Among these changes are significant revisions to the qualifications for the 8(a) program itself. Specifically, the revised regulations at 13 CFR § 124 tighten the rules on entry to the 8(a) program and provide additional guidelines for continued eligibility. Some of the key changes to the 8(a) eligibility rules are outlined below:
- Adds Annual Income Limits: The revised regulations add – for the first time – an objective criteria to determine “economic disadvantage.” Under the rule, an individual’s adjusted gross income (averaged over three years) may not exceed $250,000 to enter the 8(a) program, and must be below $350,000 annually to maintain eligibility. § 124.101(c)(3).
- Creates Total Asset Standard: The rule also adds a “total asset” standard to the regulations. The fair market value of an individual’s assets may not exceed $4 million for initial 8(a) eligibility and $6 million for continued eligibility. This includes the value of the individual’s primary residence and business. IRAs and other retirement accounts are now excluded from the total asset determination. § 124.101(c)(2)(ii), (c)(4).
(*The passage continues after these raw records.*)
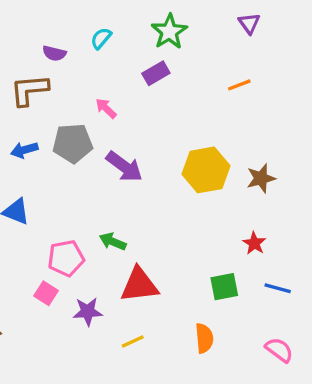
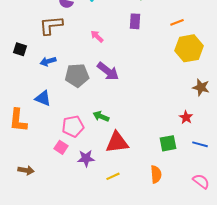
purple rectangle: (156, 73) -> (135, 21), moved, turned -56
gray pentagon: (73, 143) -> (77, 75), moved
yellow hexagon: (206, 170) -> (189, 48), moved
brown star: (261, 178) -> (201, 87), moved, turned 30

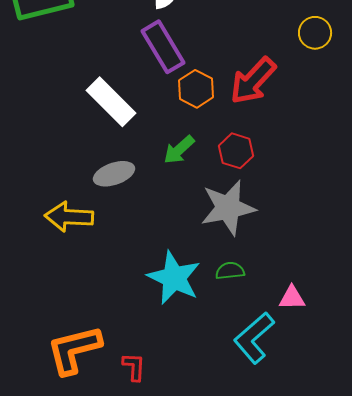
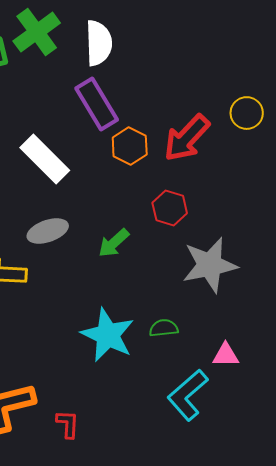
yellow circle: (315, 33) -> (247, 113), moved
green arrow: (179, 150) -> (114, 243), moved
gray star: (228, 208) -> (210, 265), moved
- Spousal Status: SBA will now consider a spouse’s “financial situation” in determining an individual’s access to credit and capital where the spouse has a role in the business or has lent money to, provided credit support to, or guaranteed a loan of the business. § 124.104(b)(2).
- Family Businesses: Under the new rule, an individual is prohibited from using his or her disadvantaged status to qualify a concern if an immediate family member has used this status to qualify another concern for the 8(a) program. The SBA may waive this provision if there are “no connections” between the firms; however, there is a presumption against waiver if both concerns are in the same or similar line of business. § 124.105(g).
- Exceeding the Size Standard as Grounds for “Early Graduation”: An 8(a) concern may now be “early graduated” from the program for exceeding the size standard corresponding to the primary NAICS code for three successive program years, unless the concern is able to demonstrate that it has taken steps to change its industry focus. § 124.302(c).
- Excessive Withdrawals as Ground for Termination: The amended § 124.303 allows SBA to terminate a concern from the 8(a) program for “excessive withdrawals that are detrimental to the achievement of the targets, objectives, and goals contained in the Participant’s business plan . . . .” The final rule also amends § 124.112(d) to increase each of the existing “excessive” withdrawal thresholds by $100,000.
- Preference for On-Line Applications: Although most applicants already use the online application, the rules now state SBA’s preference that firms use the online 8(a) application to apply. § 124.202.
Look for the new 8(a) eligibility rules to influence access to the program for applicants that have a spouse or family member in the same or a similar business. Likewise, the new rules appear likely to hasten the process of ushering successful 8(a) concerns out of the program. While these reforms will make it more difficult for certain businesses to enter and thrive in the program, they also create an opportunity for new 8(a) concerns to enter the void.